Iranian-American activist Masih Alinejad: Suspected poisoning a ‘terrorist attack’ on Iranian schoolgirls

Hundreds of cases of poisoning among schoolgirls have been reported in Iran.

Iranian authorities have announced an investigation into a series of suspected poison gas attacks on girls’ schools.

Hundreds of cases of poisoning have been reported among schoolgirls since November 2022. Dozens have been hospitalized. Thirty schools have been targeted in four cities, according to local media.

ABC News’ Linsey Davis spoke with Iranian-American activist Masih Alinejad, who was recently named one of Time Magazine’s Women of the Year, about the suspected poisonings, along with what’s coming in what she calls the “next phase” of the progressive revolution. against the Iranian regime.

LINSEY DAVIS: Masih, thank you so much for coming back again. So you just talked to a father who told you that his daughter was just poisoned. Just explain to us what they are going through.

MASIH ALINEJAD: First of all, I must say that this is a terrorist attack against schoolgirls. It is a revenge of the Islamic Republic against the brave girls. If you remember whoever led the revolution against the Islamic Republic removed their hijab. So, yes, I spoke to a father who is also a doctor, and he told me that he warned his daughter to go to school with a mask, because this series of poisoning attacks is happening for a while, started from the city of Qom , then Borujerd and now Tehran . It has more than 800 students in hospital and they are really scared. The girl told her father that half of the school was actually sent to hospital, not just 35. This is the statistic that the government is actually trying to sell to the media.

DAVIS: And we know that even the Iranian government has encouraged the Taliban in Afghanistan to allow girls and women to go to school and be educated. Why do we see this violation of girls who just want to be able to get an education?

ALINEJAD: Look, the Islamic Republic is behaving just like the Taliban. That actually, if you remember, the chemical attack in Boko Haram in Afghanistan happened by the Taliban and now by the Islamic Republic. So they all follow the same ideology. They are against school girls. They are against women. They hate women. So they are actually trying to create fear among schoolgirls to stop them from protesting. So that is why it is ironic that the Islamic Republic is trying to tell the rest of the world that we are against the Taliban because the girls are not allowed to go to school. The Islamic Republic cannot admit publicly that they are against the schoolgirls. But they use terror tactics to create fear among schoolgirls.

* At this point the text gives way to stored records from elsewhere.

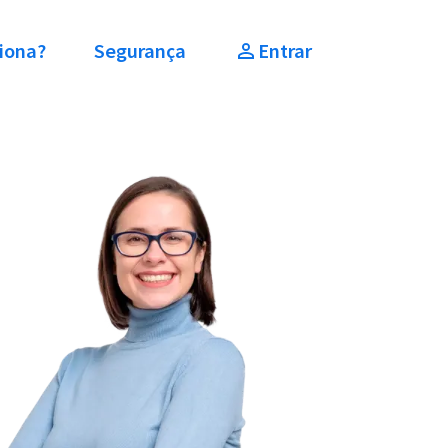
iona?
Segurança
Entrar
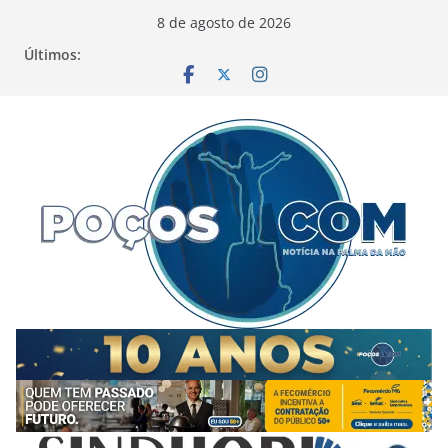
Pular
8 de agosto de 2026
para
Últimos:
o
conteúdo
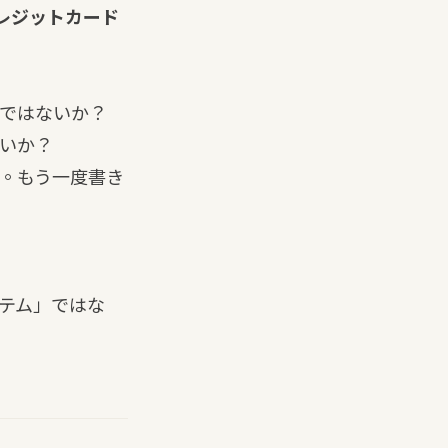
レジットカード
ではないか？
いか？
。もう一度書き
テム」ではな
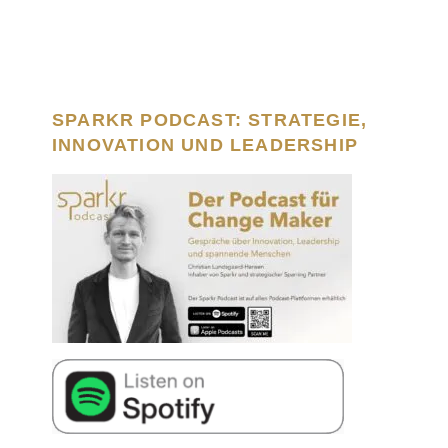
SPARKR PODCAST: STRATEGIE,
INNOVATION UND LEADERSHIP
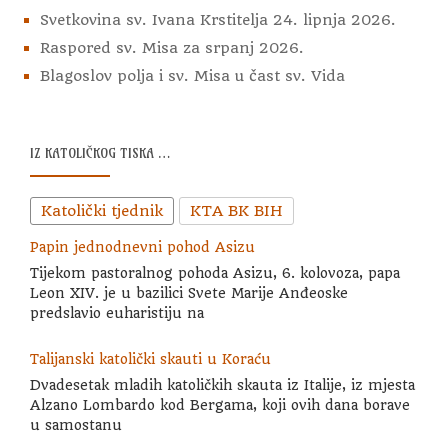
Svetkovina sv. Ivana Krstitelja 24. lipnja 2026.
Raspored sv. Misa za srpanj 2026.
Blagoslov polja i sv. Misa u čast sv. Vida
IZ KATOLIČKOG TISKA …
Katolički tjednik
KTA BK BIH
Papin jednodnevni pohod Asizu
Tijekom pastoralnog pohoda Asizu, 6. kolovoza, papa
Leon XIV. je u bazilici Svete Marije Anđeoske
predslavio euharistiju na
Talijanski katolički skauti u Koraću
Dvadesetak mladih katoličkih skauta iz Italije, iz mjesta
Alzano Lombardo kod Bergama, koji ovih dana borave
u samostanu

DAVIS: Really, what you’re talking about is government officials using their own religious interpretations and applying it to the masses, right? And it is something that we even see play out in this country when it comes to abortions, for example. I’m just curious, from your perspective as an activist, as a journalist, what this means. We are talking about these broad implications for people who only apply their specific mindset to their religious beliefs.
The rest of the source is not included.